§ WORK TO COMPLETE: Only lines containing "Trump" belong in the answer, each copied from the entries below.

┄┄┄┄┄┄┄┄┄┄

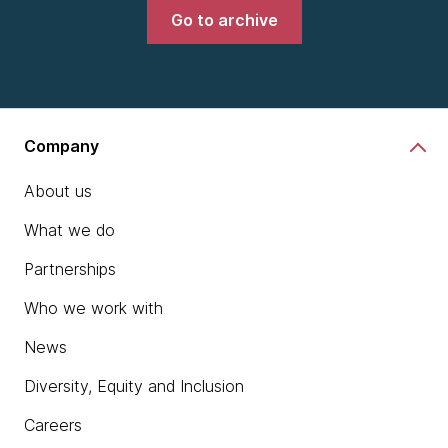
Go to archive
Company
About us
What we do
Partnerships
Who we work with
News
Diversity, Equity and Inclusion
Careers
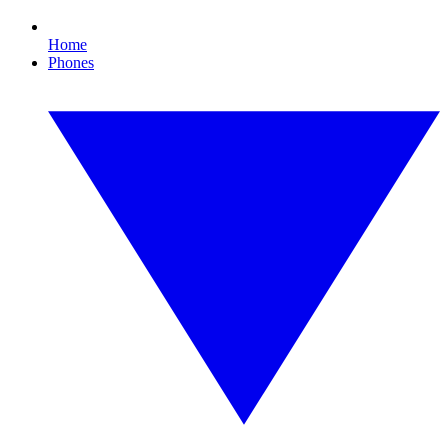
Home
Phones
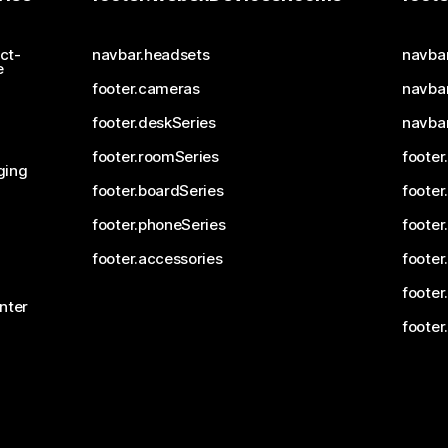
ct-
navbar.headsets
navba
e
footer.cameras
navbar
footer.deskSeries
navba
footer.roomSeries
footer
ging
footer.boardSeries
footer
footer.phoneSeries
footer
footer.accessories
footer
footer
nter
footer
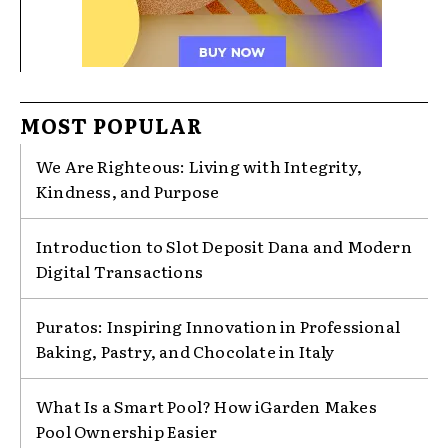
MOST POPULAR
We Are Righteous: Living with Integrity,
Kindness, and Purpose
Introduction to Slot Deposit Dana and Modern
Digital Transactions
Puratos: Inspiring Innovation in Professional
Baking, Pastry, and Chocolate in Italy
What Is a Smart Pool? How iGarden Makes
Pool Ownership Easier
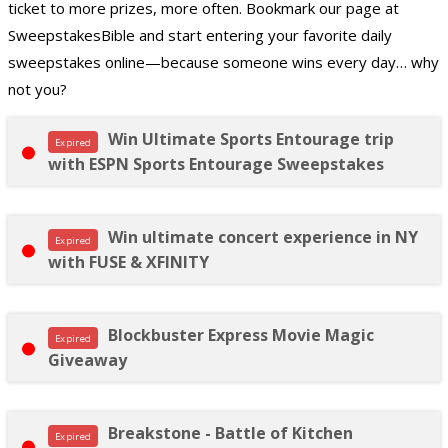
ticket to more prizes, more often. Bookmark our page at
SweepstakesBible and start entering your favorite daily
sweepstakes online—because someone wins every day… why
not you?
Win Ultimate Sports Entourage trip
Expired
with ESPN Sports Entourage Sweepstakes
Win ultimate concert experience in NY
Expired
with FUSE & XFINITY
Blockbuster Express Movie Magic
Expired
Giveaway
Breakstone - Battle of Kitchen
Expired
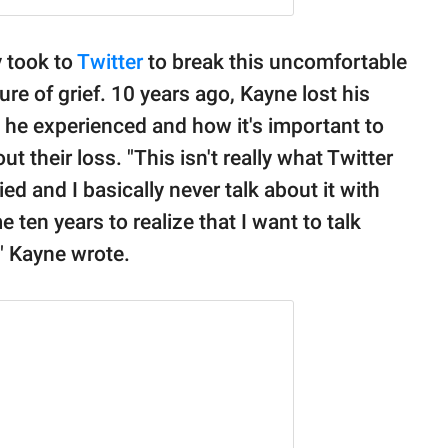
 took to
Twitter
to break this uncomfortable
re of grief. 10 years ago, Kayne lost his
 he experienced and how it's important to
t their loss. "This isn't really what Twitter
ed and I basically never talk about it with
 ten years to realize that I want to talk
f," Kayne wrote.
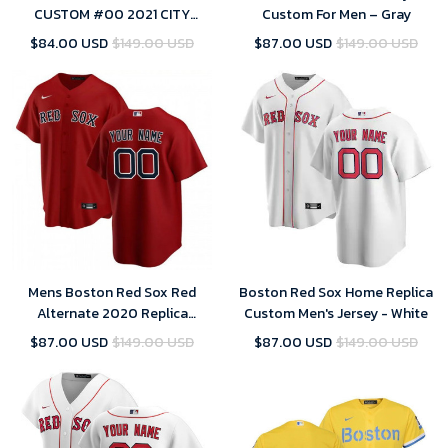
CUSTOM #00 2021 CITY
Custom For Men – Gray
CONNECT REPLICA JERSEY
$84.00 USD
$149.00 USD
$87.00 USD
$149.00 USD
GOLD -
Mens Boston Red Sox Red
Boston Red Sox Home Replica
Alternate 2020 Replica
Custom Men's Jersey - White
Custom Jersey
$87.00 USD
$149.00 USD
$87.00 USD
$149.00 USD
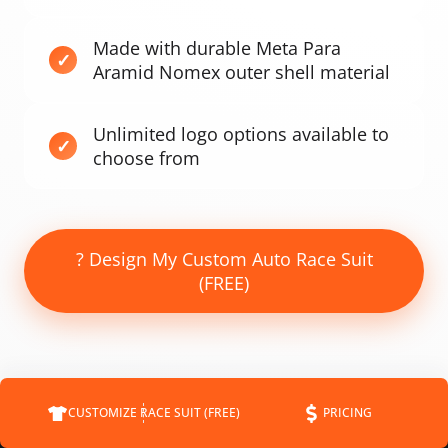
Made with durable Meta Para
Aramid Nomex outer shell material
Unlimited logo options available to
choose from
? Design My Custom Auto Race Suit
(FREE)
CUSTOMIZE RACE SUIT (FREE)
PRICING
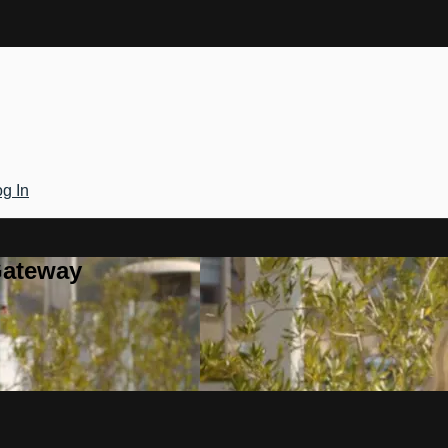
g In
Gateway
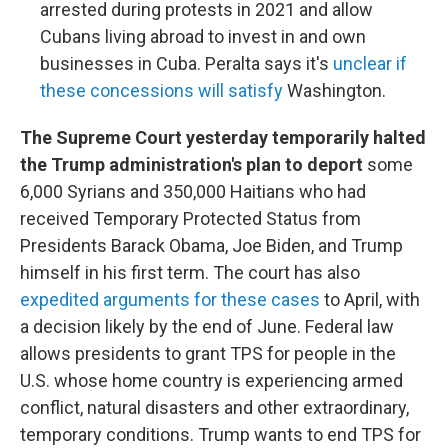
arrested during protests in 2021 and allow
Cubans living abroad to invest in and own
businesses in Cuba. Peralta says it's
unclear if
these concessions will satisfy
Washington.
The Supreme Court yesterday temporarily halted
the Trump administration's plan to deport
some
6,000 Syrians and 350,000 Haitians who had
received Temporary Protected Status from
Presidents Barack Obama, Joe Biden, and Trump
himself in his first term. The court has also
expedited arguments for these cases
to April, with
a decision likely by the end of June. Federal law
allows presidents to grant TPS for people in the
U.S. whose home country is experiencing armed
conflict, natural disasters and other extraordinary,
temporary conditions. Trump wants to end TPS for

┄┄┄┄┄┄┄┄┄┄

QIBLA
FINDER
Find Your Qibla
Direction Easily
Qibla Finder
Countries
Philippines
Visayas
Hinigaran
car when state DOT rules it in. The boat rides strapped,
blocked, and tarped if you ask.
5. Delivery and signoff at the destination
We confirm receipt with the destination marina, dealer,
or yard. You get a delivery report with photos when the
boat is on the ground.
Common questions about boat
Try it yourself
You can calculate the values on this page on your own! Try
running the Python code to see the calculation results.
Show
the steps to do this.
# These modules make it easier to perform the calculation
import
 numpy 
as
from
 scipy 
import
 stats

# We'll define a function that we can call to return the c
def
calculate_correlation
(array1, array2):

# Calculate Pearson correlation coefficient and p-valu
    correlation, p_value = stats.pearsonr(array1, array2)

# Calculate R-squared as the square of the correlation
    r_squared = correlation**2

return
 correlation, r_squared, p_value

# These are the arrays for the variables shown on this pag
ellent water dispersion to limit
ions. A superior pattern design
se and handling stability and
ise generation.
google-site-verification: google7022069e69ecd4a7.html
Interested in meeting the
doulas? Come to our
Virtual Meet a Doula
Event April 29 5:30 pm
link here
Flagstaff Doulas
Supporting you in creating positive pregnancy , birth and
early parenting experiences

┄┄┄┄┄┄┄┄┄┄

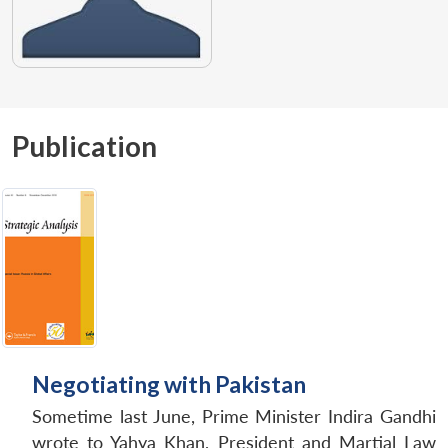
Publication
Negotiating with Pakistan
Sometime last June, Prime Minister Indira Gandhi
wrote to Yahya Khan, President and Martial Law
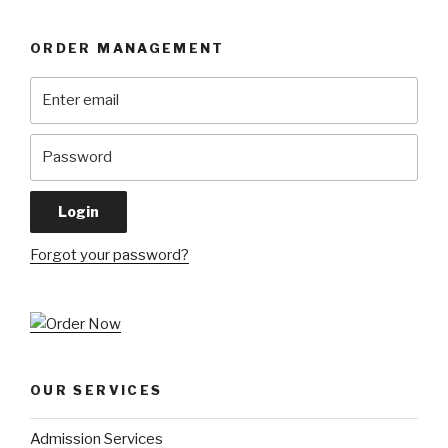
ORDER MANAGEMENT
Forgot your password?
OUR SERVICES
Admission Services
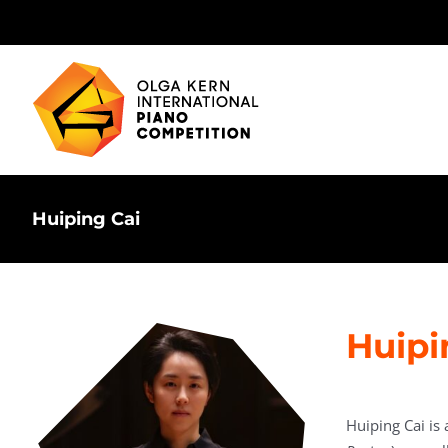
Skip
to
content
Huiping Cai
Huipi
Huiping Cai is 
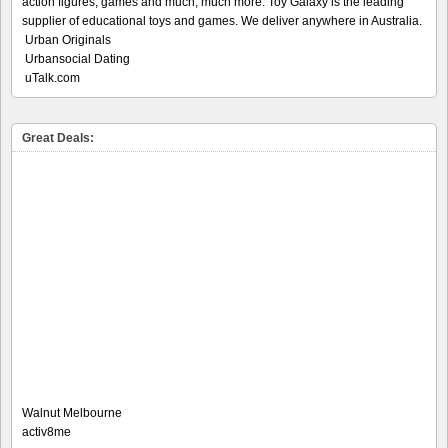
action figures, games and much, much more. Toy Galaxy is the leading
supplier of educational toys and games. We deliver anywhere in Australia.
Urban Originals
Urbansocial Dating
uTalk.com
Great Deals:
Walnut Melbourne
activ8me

┄┄┄┄┄┄┄┄┄┄

§ EXERCISE SOLUTION:
the Trump administration's plan to deport
Presidents Barack Obama, Joe Biden, and Trump
temporary conditions. Trump wants to end TPS for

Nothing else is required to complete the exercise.